I’m still not feeling quite so perky, but I have planned a menu for this week. Nothing sounds good. It’s been really hard to plan a menu. I think it will help to have one. It will keep me from standing in the kitchen at 5:00 looking clueless. And hopefully my appetite will come back soon! If I could just get that cough to go away!
As you can see I am keeping it very simple. Karen at Gluten Free Sox is hosting this week so be sure to check out all the great menus!
I have a great recipe to share. I make this fairly often in the summer. I made it several weeks ago and meant to post it, but since I haven’t been feeling well….you know how that goes! Matter of fact, I couldn’t even remember if I had posted it. I had to comb through my blog to refresh my memory!
This is another dish of mine I don’t measure anything. This is all made by personal preference.
Two small cans boneless salmon OR One large can salmon with bones removed. (You could really use fresh cooked salmon in this as well. Just chop it up)
2 cups cooked, cooled brown rice (approximately)
A couple spoonfuls of mayonnaise according to taste
chopped canned black olives
fresh parsley, chopped
salt and pepper
Mix all the above ingredients together. How much onion or black olives you add is up to you. Same goes for the curry, salt and pepper. If you’ve never used curry before, I would start with maybe a half teaspoon and go from there.
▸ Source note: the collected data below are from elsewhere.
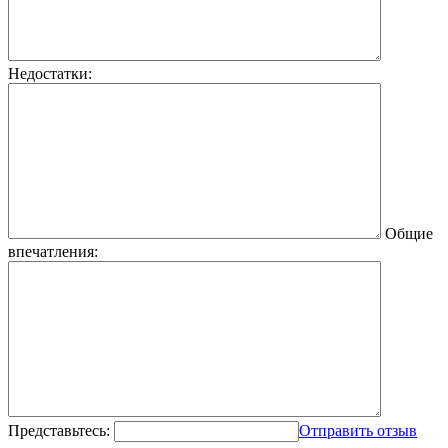
Недостатки:
Общие
впечатления:
Представьтесь:
Отправить отзыв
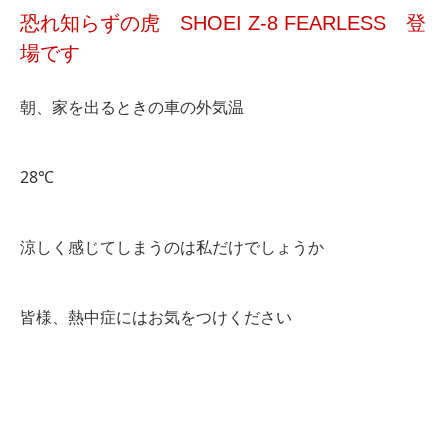
恐れ知らずの虎 SHOEI Z-8 FEARLESS 登
場です
朝、家を出るときの車の外気温
28℃
涼しく感じてしまうのは私だけでしょうか
皆様、熱中症にはお気をつけください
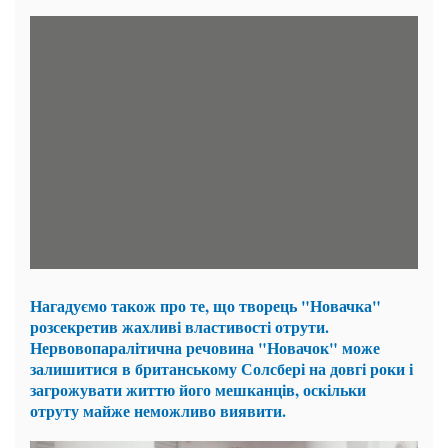
Нагадуємо також про те, що творець "Новачка"
розсекретив жахливі властивості отрути.
Нервовопаралітична речовина "Новачок" може
залишитися в британському Солсбері на довгі роки і
загрожувати життю його мешканців, оскільки
отруту майже неможливо виявити.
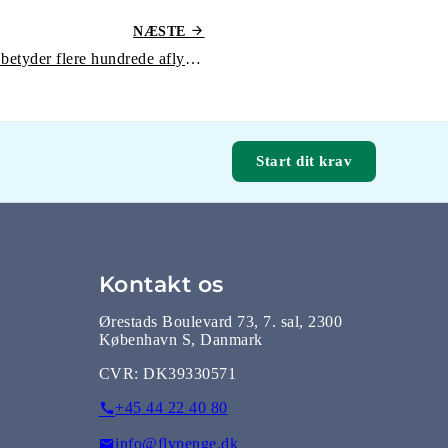
NÆSTE
Pilotstrejke hos Lufthansa betyder flere hundrede aflysninger og forsinkelser
Start dit krav
Kontakt os
Ørestads Boulevard 73, 7. sal, 2300
København S, Danmark
CVR:
DK39330571
+45 44 22 40 80
info@flypenge.dk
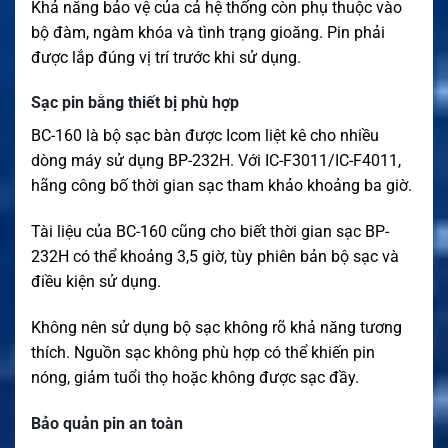
Khả năng bảo vệ của cả hệ thống còn phụ thuộc vào
bộ đàm, ngàm khóa và tình trạng gioăng. Pin phải
được lắp đúng vị trí trước khi sử dụng.
Sạc pin bằng thiết bị phù hợp
BC-160 là bộ sạc bàn được Icom liệt kê cho nhiều
dòng máy sử dụng BP-232H. Với IC-F3011/IC-F4011,
hãng công bố thời gian sạc tham khảo khoảng ba giờ.
Tài liệu của BC-160 cũng cho biết thời gian sạc BP-
232H có thể khoảng 3,5 giờ, tùy phiên bản bộ sạc và
điều kiện sử dụng.
Không nên sử dụng bộ sạc không rõ khả năng tương
thích. Nguồn sạc không phù hợp có thể khiến pin
nóng, giảm tuổi thọ hoặc không được sạc đầy.
Bảo quản pin an toàn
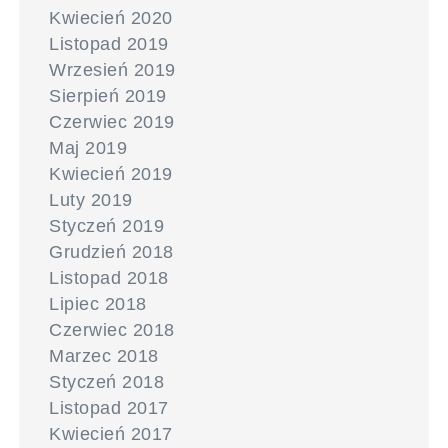
Kwiecień 2020
Listopad 2019
Wrzesień 2019
Sierpień 2019
Czerwiec 2019
Maj 2019
Kwiecień 2019
Luty 2019
Styczeń 2019
Grudzień 2018
Listopad 2018
Lipiec 2018
Czerwiec 2018
Marzec 2018
Styczeń 2018
Listopad 2017
Kwiecień 2017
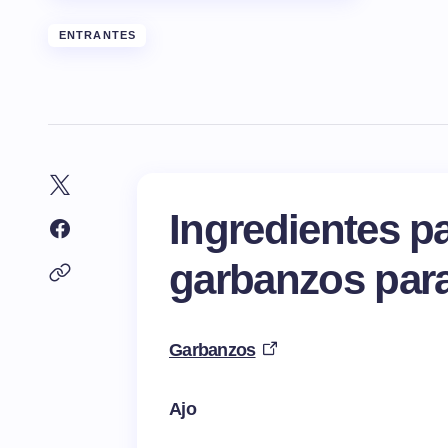
ENTRANTES
Ingredientes pa
garbanzos par
Garbanzos
Ajo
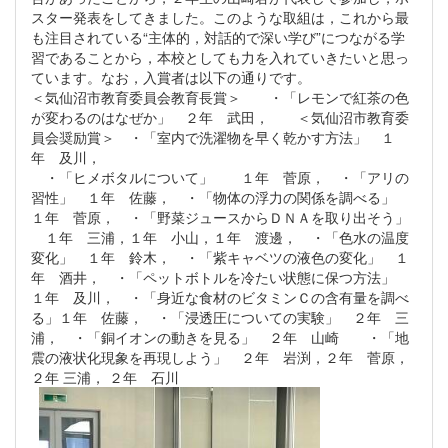
スター発表をしてきました。このような取組は，これから最
も注目されている“主体的，対話的で深い学び”につながる学
習であることから，本校としても力を入れていきたいと思っ
ています。なお，入賞者は以下の通りです。
＜気仙沼市教育委員会教育長賞＞ ・「レモンで紅茶の色
が変わるのはなぜか」 ２年 武田， ＜気仙沼市教育委
員会奨励賞＞ ・「室内で洗濯物を早く乾かす方法」 １
年 及川，
・「ヒメボタルについて」 １年 菅原， ・「アリの
習性」 １年 佐藤， ・「物体の浮力の関係を調べる」
１年 菅原， ・「野菜ジュースからＤＮＡを取り出そう」
１年 三浦，１年 小山，１年 渡邊， ・「色水の温度
変化」 １年 鈴木， ・「紫キャベツの液色の変化」 １
年 酒井， ・「ペットボトルを冷たい状態に保つ方法」
１年 及川， ・「身近な食材のビタミンＣの含有量を調べ
る」１年 佐藤， ・「浸透圧についての実験」 ２年 三
浦， ・「銅イオンの動きを見る」 ２年 山崎 ・「地
震の液状化現象を再現しよう」 ２年 岩渕，２年 菅原，
２年 三浦， ２年 石川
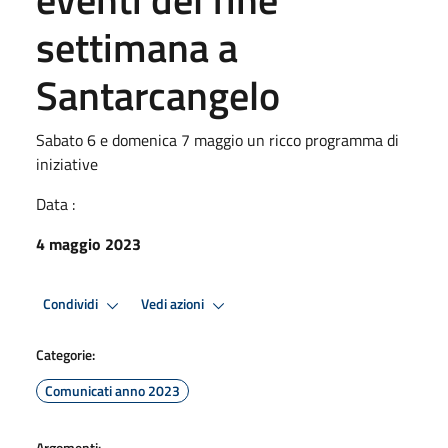
settimana a
Santarcangelo
Sabato 6 e domenica 7 maggio un ricco programma di
iniziative
Data :
4 maggio 2023
Condividi
Vedi azioni
Categorie:
Comunicati anno 2023
Argomenti:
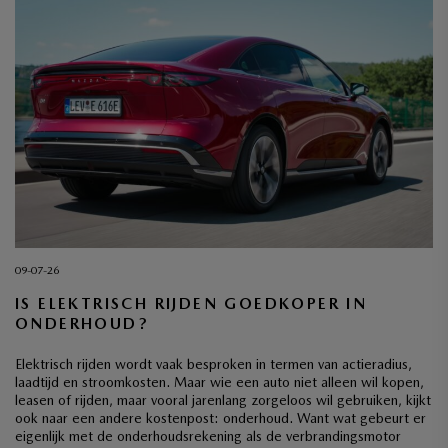
09-07-26
IS ELEKTRISCH RIJDEN GOEDKOPER IN
ONDERHOUD?
Elektrisch rijden wordt vaak besproken in termen van actieradius,
laadtijd en stroomkosten. Maar wie een auto niet alleen wil kopen,
leasen of rijden, maar vooral jarenlang zorgeloos wil gebruiken, kijkt
ook naar een andere kostenpost: onderhoud. Want wat gebeurt er
eigenlijk met de onderhoudsrekening als de verbrandingsmotor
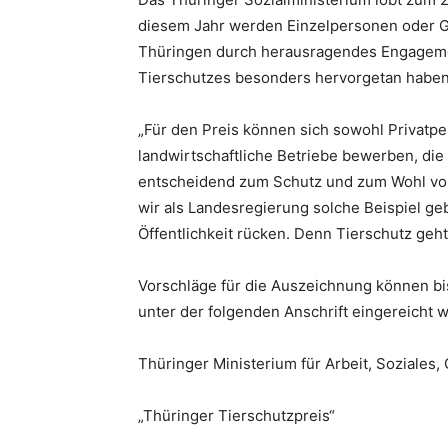
diesem Jahr werden Einzelpersonen oder Gr
Thüringen durch herausragendes Engagemen
Tierschutzes besonders hervorgetan haben
„Für den Preis können sich sowohl Privatper
landwirtschaftliche Betriebe bewerben, die
entscheidend zum Schutz und zum Wohl von
wir als Landesregierung solche Beispiel geb
Öffentlichkeit rücken. Denn Tierschutz geht 
Vorschläge für die Auszeichnung können bi
unter der folgenden Anschrift eingereicht 
Thüringer Ministerium für Arbeit, Soziales,
„Thüringer Tierschutzpreis“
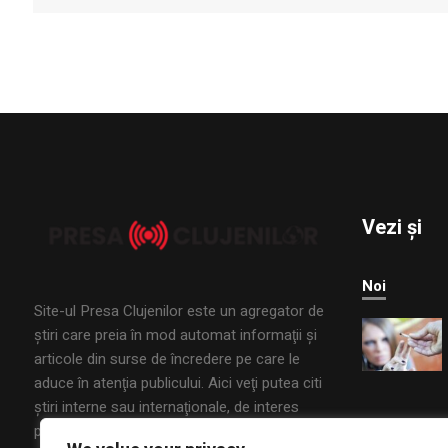
Vezi și
Noi
Site-ul Presa Clujenilor este un agregator de
ştiri care preia în mod automat informaţii şi
articole din surse de încredere pe care le
aduce în atenţia publicului. Aici veţi putea citi
ştiri interne sau internaţionale, de interes
public, din mai multe domenii.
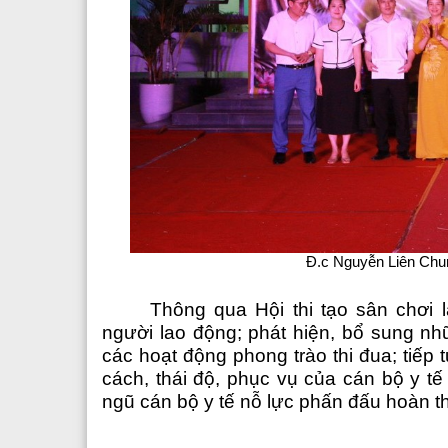
Đ.c Nguyễn Liên Chun
Thông qua Hội thi tạo sân chơi 
người lao động; phát hiện, bổ sung nh
các hoạt động phong trào thi đua; tiếp 
cách, thái độ, phục vụ của cán bộ y tế
ngũ cán bộ y tế nỗ lực phấn đấu hoàn t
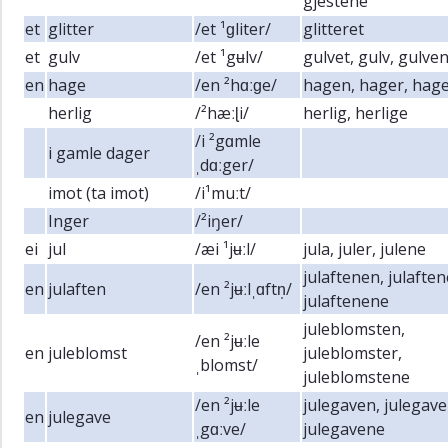
gjestene
et
glitter
/et ¹ɡliter/
glitteret
et
gulv
/et ¹gʉlv/
gulvet, gulv, gulve
en
hage
/en ²hɑːɡe/
hagen, hager, hag
herlig
/²hæːɭi/
herlig, herlige
/i ²gɑmle
i gamle dager
ˌdɑːger/
imot (ta imot)
/i¹muːt/
Inger
/²iŋer/
ei
jul
/æi ¹jʉːl/
jula, juler, julene
julaftenen, julaften
en
julaften
/en ²jʉːlˌɑftn̩/
julaftenene
juleblomsten,
/en ²jʉːle
en
juleblomst
juleblomster,
ˌblomst/
juleblomstene
/en ²jʉːle
julegaven, julegave
en
julegave
ˌgɑːve/
julegavene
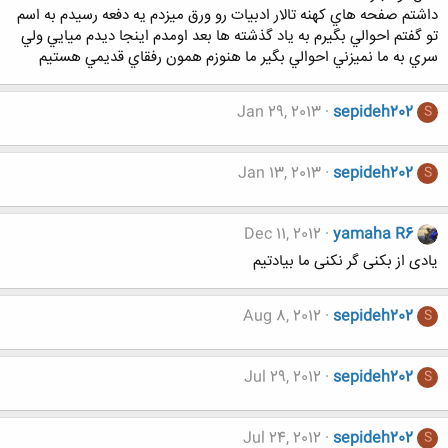
داشتم صفحه هاي كهنه تالار ادبيات رو ورق ميزدم يه دفعه رسيدم به اسم
تو گفتم احوالي بگيرم به ياد گذشته ها بعد اومدم اينجا ديدم ميايي ولي
سري به ما نميزني احوالي بگير ما هنوزم همون رفقاي قديمي هستيم
Jan 29, 2013
sepideh202
S
Jan 13, 2013
sepideh202
S
Dec 11, 2012
yamaha R6
یادی از بکنی گر نکنی ما بیادتیم
Aug 8, 2012
sepideh202
S
Jul 29, 2012
sepideh202
S
Jul 24, 2012
sepideh202
S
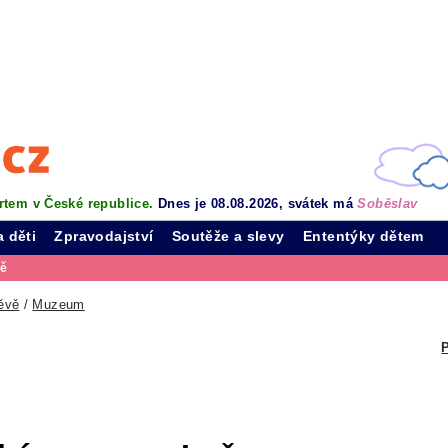
rtem v České republice.
Dnes je 08.08.2026, svátek má
Soběslav
a děti
Zpravodajství
Soutěže a slevy
Ententýky dětem
vě
ěvě
/
Muzeum
P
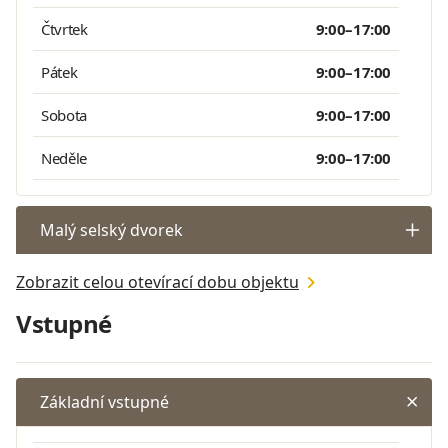
Čtvrtek
9:00–17:00
Pátek
9:00–17:00
Sobota
9:00–17:00
Neděle
9:00–17:00
Malý selský dvorek
Zobrazit celou otevírací dobu objektu
Vstupné
Základní vstupné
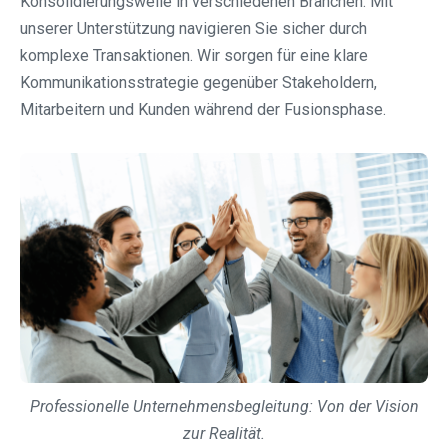
Konsolidierungswelle in verschiedenen Branchen. Mit
unserer Unterstützung navigieren Sie sicher durch
komplexe Transaktionen. Wir sorgen für eine klare
Kommunikationsstrategie gegenüber Stakeholdern,
Mitarbeitern und Kunden während der Fusionsphase.
Professionelle Unternehmensbegleitung: Von der Vision
zur Realität.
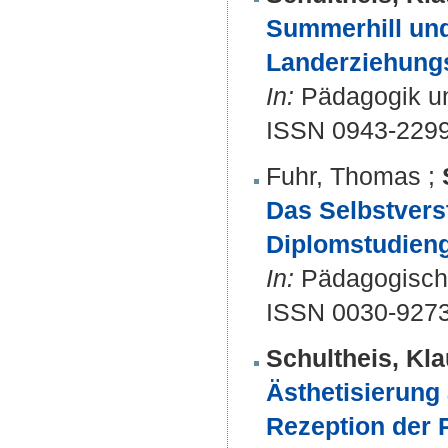
Summerhill und
Landerziehung
In:
Pädagogik und
ISSN 0943-229
Fuhr, Thomas
;
Das Selbstvers
Diplomstudien
In:
Pädagogische
ISSN 0030-927
Schultheis, Kla
Ästhetisierung
Rezeption der 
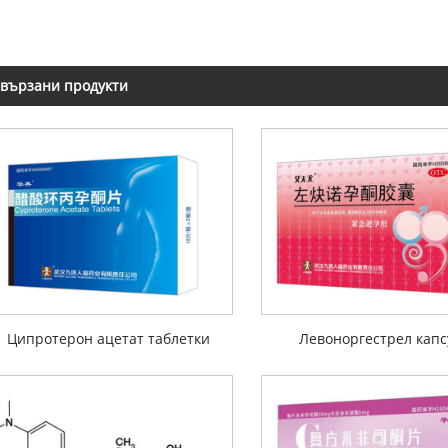
вързани продукти
Ципротерон ацетат таблетки
Левоноргестрел капс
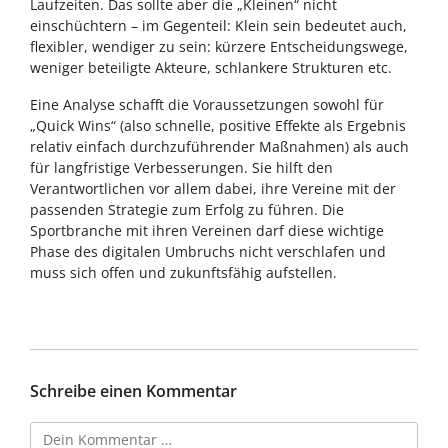
Laufzeiten. Das sollte aber die „Kleinen“ nicht
einschüchtern – im Gegenteil: Klein sein bedeutet auch,
flexibler, wendiger zu sein: kürzere Entscheidungswege,
weniger beteiligte Akteure, schlankere Strukturen etc.
Eine Analyse schafft die Voraussetzungen sowohl für
„Quick Wins“ (also schnelle, positive Effekte als Ergebnis
relativ einfach durchzuführender Maßnahmen) als auch
für langfristige Verbesserungen. Sie hilft den
Verantwortlichen vor allem dabei, ihre Vereine mit der
passenden Strategie zum Erfolg zu führen. Die
Sportbranche mit ihren Vereinen darf diese wichtige
Phase des digitalen Umbruchs nicht verschlafen und
muss sich offen und zukunftsfähig aufstellen.
Schreibe einen Kommentar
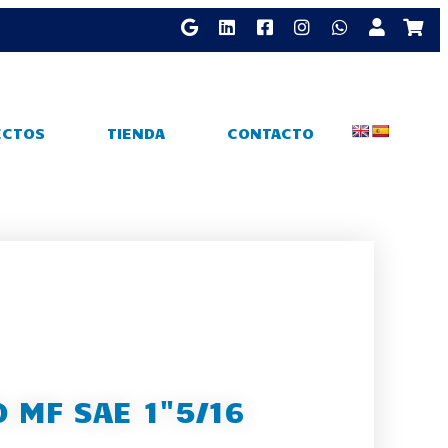
ECTOS
TIENDA
CONTACTO
 MF SAE 1"5/16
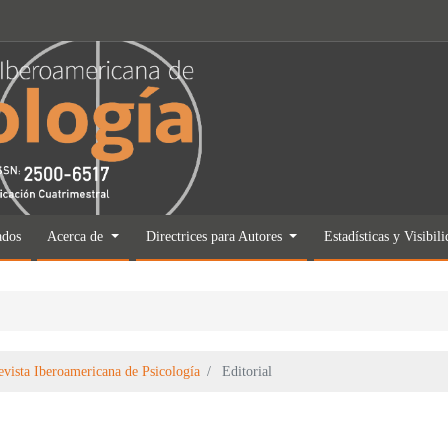
ados
Acerca de
Directrices para Autores
Estadísticas y Visibil
evista Iberoamericana de Psicología
Editorial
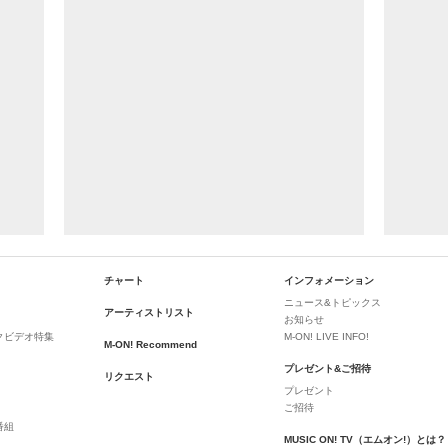
チャート
インフォメーション
ニュース&トピックス
アーティストリスト
お知らせ
クビデオ特集
M-ON! LIVE INFO!
M-ON! Recommend
プレゼント&ご招待
リクエスト
プレゼント
ご招待
番組
MUSIC ON! TV（エムオン!）とは？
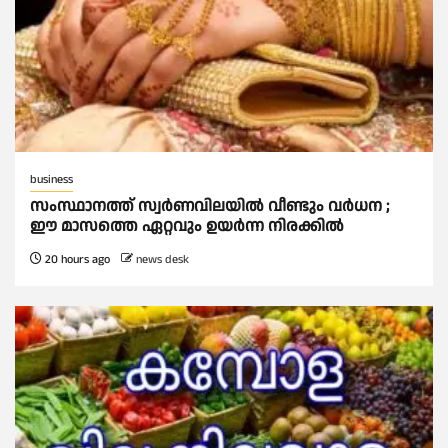
business
സംസ്ഥാനത്ത് സ്വര്‍ണവിലയില്‍ വീണ്ടും വര്‍ധന ;
ഈ മാസത്തെ ഏറ്റവും ഉയര്‍ന്ന നിരക്കില്‍
20 hours ago
news desk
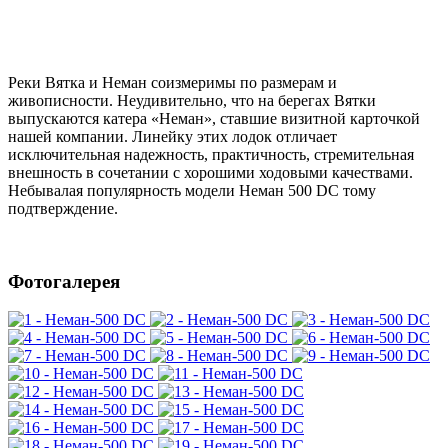
Реки Вятка и Неман соизмеримы по размерам и
живописности. Неудивительно, что на берегах Вятки
выпускаются катера «Неман», ставшие визитной карточкой
нашей компании. Линейку этих лодок отличает
исключительная надежность, практичность, стремительная
внешность в сочетании с хорошими ходовыми качествами.
Небывалая популярность модели Неман 500 DC тому
подтверждение.
Фотогалерея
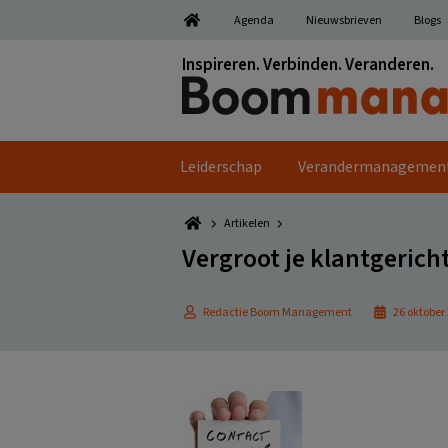
Spring
Door
Spring
Spring
Agenda
Nieuwsbrieven
Blogs
naar
naar
naar
naar
de
de
de
de
Inspireren. Verbinden. Veranderen.
hoofdnavigatie
hoofd
eerste
voettekst
inhoud
sidebar
Leiderschap
Verandermanagemen
Artikelen
Vergroot je klantgerich
Redactie Boom Management
26 oktober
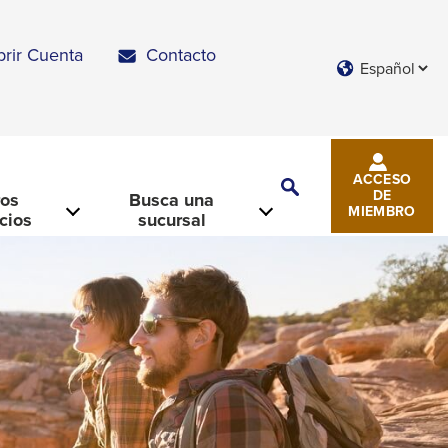
brir Cuenta
Contacto
Languages
ACCESO
Toggle
DE
ros
Busca una
Search
MIEMBRO
icios
sucursal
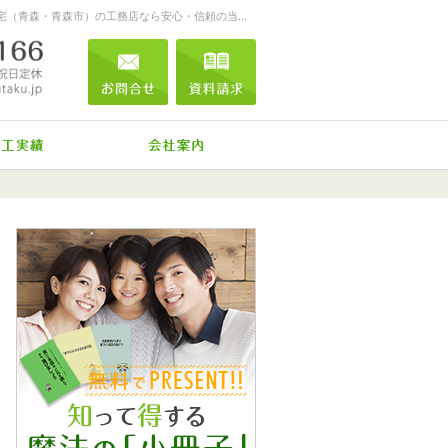
お客様を笑顔する家づくりをします。注文住宅（青森・青森市）の工務店なら安心・信頼の当店へ。
0120-04-0166
営業時間
お問合せ
資料請求
9:00～18:00
定休日
日曜
メール
祝日
標準装備
施工実績
会社案内
0120-04-0166
営業時
お問合せ
資料請求
間
9:00
～
18:00
定休日
日曜
祝
日
メール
This is similar in nature to making tuna salad or potato salad. I don’t ever measure for those recipes. I add, I taste.
After you have your salad mixed up, chill it till it’s good and cold. I like to place a big scoop of salad on a bed of lettuce with whatever vegetables I have around the edge. It makes a great dinner or lunch and is pretty enough to serve company. This makes a very hearty meal too, especially if you have some bread to go with it!